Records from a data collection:

────────────────

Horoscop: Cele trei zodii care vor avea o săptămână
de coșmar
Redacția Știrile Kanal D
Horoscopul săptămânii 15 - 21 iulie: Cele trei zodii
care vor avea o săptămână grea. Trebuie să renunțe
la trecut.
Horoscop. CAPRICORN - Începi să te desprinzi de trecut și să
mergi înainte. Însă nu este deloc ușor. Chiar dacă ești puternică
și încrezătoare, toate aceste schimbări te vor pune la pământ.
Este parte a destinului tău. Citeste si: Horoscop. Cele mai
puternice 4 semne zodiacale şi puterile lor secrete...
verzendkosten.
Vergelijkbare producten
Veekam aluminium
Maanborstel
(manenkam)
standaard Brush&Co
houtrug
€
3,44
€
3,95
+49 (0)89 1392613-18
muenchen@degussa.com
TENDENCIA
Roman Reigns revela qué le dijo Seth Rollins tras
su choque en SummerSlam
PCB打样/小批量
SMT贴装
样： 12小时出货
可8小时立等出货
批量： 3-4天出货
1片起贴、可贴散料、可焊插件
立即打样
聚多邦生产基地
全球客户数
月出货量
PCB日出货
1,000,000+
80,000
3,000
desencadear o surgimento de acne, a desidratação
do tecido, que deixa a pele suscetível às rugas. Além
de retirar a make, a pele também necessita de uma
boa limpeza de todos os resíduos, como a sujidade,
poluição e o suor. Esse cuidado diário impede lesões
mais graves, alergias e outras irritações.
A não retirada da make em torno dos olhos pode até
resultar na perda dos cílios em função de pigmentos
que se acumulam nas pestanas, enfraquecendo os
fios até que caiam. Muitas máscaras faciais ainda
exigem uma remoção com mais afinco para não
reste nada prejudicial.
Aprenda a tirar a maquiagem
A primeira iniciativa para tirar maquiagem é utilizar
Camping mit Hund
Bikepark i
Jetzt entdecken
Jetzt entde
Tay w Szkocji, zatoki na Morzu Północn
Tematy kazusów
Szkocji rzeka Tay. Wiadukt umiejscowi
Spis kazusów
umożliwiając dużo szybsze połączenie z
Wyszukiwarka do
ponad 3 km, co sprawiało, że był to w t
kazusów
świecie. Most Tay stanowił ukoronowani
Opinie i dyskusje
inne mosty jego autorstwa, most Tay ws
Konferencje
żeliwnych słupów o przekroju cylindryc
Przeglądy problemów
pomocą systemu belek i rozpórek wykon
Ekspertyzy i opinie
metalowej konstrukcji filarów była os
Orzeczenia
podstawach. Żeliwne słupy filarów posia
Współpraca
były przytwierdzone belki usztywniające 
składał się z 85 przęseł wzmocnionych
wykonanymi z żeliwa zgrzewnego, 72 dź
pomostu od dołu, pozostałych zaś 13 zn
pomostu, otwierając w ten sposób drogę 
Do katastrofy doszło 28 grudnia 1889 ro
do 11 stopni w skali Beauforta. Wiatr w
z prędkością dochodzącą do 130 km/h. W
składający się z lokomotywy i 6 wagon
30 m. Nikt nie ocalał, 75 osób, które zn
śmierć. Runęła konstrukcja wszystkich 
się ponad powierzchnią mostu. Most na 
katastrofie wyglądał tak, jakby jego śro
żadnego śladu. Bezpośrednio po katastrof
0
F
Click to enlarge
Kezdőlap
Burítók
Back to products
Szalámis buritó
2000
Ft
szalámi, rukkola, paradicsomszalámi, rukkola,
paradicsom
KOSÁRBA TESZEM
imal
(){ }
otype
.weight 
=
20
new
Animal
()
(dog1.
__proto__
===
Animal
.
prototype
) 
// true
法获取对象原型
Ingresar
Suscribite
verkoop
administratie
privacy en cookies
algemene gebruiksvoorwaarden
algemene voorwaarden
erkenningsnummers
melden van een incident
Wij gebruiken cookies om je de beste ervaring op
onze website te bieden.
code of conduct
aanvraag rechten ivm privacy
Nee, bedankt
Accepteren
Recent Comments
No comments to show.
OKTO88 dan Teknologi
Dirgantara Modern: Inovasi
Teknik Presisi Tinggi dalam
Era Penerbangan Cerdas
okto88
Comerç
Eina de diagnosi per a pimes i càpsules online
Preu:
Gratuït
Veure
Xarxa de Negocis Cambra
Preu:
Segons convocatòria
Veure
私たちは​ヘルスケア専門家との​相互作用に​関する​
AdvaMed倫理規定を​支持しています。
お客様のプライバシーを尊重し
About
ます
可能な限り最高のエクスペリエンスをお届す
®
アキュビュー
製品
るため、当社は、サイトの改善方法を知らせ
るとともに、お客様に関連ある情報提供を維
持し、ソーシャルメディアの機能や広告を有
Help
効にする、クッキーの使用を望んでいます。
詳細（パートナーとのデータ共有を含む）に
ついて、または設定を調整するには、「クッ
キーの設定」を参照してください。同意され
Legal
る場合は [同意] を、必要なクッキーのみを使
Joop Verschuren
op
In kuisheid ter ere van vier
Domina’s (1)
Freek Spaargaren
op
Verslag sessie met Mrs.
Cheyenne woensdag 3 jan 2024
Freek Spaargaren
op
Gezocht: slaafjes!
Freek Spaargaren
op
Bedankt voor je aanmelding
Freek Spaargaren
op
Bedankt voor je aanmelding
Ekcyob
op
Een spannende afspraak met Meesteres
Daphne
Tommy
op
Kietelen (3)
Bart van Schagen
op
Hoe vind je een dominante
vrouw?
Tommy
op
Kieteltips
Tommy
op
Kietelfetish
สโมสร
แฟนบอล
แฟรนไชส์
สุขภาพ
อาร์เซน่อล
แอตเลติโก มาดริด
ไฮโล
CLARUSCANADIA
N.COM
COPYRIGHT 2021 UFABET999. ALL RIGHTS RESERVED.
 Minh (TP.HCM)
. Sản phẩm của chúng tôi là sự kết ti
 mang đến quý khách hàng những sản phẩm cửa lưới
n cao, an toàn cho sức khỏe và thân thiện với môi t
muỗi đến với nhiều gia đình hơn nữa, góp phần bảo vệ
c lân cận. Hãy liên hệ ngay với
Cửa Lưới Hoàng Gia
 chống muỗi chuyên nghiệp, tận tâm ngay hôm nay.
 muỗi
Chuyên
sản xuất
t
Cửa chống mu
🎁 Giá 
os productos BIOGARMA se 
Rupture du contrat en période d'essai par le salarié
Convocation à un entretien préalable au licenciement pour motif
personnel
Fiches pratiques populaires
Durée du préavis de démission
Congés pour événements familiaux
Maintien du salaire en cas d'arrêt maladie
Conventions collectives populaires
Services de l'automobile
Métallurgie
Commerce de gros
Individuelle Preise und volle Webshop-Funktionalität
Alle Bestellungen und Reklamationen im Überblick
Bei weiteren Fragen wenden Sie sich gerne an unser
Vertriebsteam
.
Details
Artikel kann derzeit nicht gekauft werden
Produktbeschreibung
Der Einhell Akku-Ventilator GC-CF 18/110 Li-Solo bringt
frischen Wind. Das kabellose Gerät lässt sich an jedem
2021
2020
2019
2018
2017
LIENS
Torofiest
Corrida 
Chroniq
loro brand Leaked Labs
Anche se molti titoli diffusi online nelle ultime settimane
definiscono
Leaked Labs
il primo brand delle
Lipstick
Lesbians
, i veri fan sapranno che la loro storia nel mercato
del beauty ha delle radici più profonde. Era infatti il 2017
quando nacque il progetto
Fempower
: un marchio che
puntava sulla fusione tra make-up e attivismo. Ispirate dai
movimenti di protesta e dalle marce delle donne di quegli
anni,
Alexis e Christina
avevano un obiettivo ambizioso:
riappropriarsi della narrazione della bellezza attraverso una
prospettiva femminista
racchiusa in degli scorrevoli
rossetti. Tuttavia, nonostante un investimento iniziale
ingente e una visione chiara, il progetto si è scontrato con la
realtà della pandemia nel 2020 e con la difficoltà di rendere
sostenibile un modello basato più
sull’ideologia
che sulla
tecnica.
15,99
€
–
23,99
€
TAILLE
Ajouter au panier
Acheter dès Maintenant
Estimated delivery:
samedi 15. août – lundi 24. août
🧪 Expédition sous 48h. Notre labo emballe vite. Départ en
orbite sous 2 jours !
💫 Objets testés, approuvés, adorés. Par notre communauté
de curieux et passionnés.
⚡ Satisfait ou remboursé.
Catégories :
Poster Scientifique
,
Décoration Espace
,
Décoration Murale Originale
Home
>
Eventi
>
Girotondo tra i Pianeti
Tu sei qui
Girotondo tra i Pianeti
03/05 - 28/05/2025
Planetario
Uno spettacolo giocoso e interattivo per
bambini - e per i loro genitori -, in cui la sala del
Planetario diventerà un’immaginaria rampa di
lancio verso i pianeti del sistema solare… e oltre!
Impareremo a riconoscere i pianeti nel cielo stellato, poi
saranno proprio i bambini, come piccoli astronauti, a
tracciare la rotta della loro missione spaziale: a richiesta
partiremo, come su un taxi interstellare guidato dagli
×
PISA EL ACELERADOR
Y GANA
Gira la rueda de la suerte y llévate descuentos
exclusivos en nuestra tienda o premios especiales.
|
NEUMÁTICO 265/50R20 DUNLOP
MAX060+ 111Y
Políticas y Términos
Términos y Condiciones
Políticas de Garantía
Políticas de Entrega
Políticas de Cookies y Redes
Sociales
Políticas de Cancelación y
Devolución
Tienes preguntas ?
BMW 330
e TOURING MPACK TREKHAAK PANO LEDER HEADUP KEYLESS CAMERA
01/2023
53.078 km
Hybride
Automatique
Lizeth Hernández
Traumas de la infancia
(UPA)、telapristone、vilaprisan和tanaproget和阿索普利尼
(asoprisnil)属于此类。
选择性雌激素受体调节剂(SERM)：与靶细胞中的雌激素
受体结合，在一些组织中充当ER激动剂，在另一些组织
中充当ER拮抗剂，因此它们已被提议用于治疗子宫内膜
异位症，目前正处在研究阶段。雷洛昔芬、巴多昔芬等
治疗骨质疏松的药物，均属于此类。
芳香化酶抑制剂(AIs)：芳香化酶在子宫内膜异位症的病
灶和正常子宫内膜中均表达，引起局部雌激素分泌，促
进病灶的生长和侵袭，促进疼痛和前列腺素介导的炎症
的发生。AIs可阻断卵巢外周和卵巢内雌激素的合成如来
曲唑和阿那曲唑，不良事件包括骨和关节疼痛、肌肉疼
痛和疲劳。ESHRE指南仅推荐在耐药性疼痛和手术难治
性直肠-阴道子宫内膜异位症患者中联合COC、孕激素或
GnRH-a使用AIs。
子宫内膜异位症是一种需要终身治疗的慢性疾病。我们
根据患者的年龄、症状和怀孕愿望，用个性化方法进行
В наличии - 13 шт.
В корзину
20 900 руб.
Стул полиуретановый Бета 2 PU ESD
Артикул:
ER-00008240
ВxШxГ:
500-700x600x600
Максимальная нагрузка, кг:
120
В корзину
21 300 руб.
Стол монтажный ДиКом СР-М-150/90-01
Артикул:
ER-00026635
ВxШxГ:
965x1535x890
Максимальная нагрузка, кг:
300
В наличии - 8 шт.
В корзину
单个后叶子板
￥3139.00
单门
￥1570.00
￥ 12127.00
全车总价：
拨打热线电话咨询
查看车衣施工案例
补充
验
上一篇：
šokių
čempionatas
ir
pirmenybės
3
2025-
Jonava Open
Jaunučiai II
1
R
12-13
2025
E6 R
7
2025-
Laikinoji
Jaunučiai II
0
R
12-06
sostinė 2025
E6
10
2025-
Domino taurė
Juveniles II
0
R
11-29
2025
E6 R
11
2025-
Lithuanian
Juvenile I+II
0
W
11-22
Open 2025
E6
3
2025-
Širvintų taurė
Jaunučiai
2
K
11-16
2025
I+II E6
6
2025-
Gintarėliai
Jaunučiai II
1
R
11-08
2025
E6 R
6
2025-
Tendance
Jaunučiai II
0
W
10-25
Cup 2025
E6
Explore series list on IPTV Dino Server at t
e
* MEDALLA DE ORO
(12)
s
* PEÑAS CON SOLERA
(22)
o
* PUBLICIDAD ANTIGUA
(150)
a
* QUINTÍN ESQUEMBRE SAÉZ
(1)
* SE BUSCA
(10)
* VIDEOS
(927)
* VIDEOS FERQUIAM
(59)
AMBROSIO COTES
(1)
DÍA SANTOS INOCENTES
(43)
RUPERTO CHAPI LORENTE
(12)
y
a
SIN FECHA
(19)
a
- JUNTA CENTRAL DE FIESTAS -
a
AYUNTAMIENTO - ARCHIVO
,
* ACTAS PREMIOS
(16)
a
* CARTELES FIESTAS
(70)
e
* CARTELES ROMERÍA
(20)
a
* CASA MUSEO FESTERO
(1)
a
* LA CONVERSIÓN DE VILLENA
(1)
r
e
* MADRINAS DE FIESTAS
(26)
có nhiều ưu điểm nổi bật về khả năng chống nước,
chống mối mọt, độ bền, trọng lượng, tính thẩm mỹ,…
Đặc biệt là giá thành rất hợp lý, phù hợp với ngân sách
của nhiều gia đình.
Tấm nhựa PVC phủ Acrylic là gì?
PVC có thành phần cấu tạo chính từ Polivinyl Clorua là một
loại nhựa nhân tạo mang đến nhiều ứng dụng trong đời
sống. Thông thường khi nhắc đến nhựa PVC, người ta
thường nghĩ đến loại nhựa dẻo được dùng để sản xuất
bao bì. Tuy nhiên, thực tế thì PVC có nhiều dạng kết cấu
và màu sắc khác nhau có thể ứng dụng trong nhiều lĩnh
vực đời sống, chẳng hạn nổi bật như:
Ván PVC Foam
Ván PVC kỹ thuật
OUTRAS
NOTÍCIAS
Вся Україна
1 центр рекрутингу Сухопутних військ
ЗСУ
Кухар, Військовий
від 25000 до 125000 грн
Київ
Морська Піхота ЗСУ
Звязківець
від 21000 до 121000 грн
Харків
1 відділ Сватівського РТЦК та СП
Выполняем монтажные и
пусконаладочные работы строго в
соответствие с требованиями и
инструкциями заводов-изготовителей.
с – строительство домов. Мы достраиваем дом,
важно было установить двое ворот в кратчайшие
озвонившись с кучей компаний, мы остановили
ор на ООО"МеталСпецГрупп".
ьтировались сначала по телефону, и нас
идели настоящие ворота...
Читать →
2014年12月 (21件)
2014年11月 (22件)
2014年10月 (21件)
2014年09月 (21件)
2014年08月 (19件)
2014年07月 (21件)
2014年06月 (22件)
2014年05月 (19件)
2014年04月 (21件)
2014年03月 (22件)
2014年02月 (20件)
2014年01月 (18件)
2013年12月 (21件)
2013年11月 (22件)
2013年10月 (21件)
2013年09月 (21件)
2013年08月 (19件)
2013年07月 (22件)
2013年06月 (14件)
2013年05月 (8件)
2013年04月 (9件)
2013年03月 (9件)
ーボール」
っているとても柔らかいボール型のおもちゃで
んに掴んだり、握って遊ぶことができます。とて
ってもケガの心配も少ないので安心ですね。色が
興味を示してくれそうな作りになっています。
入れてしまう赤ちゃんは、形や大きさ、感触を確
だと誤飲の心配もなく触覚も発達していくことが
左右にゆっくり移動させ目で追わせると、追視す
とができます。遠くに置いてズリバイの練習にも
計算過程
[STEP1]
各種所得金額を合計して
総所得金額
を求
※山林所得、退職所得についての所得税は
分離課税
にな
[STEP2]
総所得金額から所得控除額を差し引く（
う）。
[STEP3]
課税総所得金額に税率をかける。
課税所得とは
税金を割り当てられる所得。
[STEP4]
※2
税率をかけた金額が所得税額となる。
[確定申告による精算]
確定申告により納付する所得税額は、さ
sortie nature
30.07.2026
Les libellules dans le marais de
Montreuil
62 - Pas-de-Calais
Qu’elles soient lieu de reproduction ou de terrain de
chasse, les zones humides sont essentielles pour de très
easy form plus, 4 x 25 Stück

────────────────

Activity - Reproduce precisely, and with no line left out, each line from the top of the entries through the line that carries "verzendkosten.".

Reply -
Horoscop: Cele trei zodii care vor avea o săptămână
de coșmar
Redacția Știrile Kanal D
Horoscopul săptămânii 15 - 21 iulie: Cele trei zodii
care vor avea o săptămână grea. Trebuie să renunțe
la trecut.
Horoscop. CAPRICORN - Începi să te desprinzi de trecut și să
mergi înainte. Însă nu este deloc ușor. Chiar dacă ești puternică
și încrezătoare, toate aceste schimbări te vor pune la pământ.
Este parte a destinului tău. Citeste si: Horoscop. Cele mai
puternice 4 semne zodiacale şi puterile lor secrete...
verzendkosten.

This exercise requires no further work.